→ **About this task**
Look below for the line containing "Target: right lung lower lobe."; write out that line and each one after it to the end, exactly, and nothing else.

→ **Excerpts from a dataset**
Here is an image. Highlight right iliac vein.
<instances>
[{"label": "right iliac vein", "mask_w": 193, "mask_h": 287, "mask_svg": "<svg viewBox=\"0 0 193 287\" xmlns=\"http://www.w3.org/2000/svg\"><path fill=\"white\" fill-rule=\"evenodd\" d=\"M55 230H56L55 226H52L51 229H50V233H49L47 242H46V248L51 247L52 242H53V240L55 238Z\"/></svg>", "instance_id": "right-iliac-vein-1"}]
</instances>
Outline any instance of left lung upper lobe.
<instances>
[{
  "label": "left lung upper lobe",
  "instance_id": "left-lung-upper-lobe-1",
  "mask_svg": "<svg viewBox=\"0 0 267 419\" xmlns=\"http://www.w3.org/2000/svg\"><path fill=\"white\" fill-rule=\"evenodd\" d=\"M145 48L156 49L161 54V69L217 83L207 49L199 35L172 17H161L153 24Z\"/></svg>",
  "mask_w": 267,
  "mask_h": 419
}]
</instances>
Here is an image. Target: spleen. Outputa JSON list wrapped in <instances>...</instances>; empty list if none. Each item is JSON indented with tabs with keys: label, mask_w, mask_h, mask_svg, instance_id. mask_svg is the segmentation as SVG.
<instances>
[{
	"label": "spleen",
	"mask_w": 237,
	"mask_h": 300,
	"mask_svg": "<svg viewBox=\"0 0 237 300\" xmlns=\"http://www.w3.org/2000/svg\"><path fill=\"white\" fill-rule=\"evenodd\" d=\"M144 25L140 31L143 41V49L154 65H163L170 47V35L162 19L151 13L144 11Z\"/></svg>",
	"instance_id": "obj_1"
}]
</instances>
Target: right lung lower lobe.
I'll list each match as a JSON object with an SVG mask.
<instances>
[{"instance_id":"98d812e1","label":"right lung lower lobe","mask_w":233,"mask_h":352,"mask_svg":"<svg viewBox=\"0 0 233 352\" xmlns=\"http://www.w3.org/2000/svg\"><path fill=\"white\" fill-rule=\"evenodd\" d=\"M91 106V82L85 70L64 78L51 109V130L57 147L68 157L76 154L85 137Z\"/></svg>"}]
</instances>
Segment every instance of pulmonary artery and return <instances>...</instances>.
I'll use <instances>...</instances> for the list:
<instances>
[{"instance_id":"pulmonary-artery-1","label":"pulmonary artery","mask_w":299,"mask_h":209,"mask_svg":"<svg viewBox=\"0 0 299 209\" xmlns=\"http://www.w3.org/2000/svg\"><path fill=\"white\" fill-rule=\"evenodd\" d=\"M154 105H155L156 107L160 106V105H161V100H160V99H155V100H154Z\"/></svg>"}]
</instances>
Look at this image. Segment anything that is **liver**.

→ **Answer to the exercise**
Target: right lung lower lobe.
I'll list each match as a JSON object with an SVG mask.
<instances>
[{"instance_id":"98d812e1","label":"right lung lower lobe","mask_w":233,"mask_h":352,"mask_svg":"<svg viewBox=\"0 0 233 352\" xmlns=\"http://www.w3.org/2000/svg\"><path fill=\"white\" fill-rule=\"evenodd\" d=\"M91 106V82L85 70L64 78L51 109V130L57 147L68 157L76 154L85 137Z\"/></svg>"}]
</instances>
Segment every instance of pulmonary artery and return <instances>...</instances>.
I'll use <instances>...</instances> for the list:
<instances>
[{"instance_id":"pulmonary-artery-1","label":"pulmonary artery","mask_w":299,"mask_h":209,"mask_svg":"<svg viewBox=\"0 0 299 209\" xmlns=\"http://www.w3.org/2000/svg\"><path fill=\"white\" fill-rule=\"evenodd\" d=\"M154 105H155L156 107L160 106V105H161V100H160V99H155V100H154Z\"/></svg>"}]
</instances>
Look at this image. Segment anything that is **liver**.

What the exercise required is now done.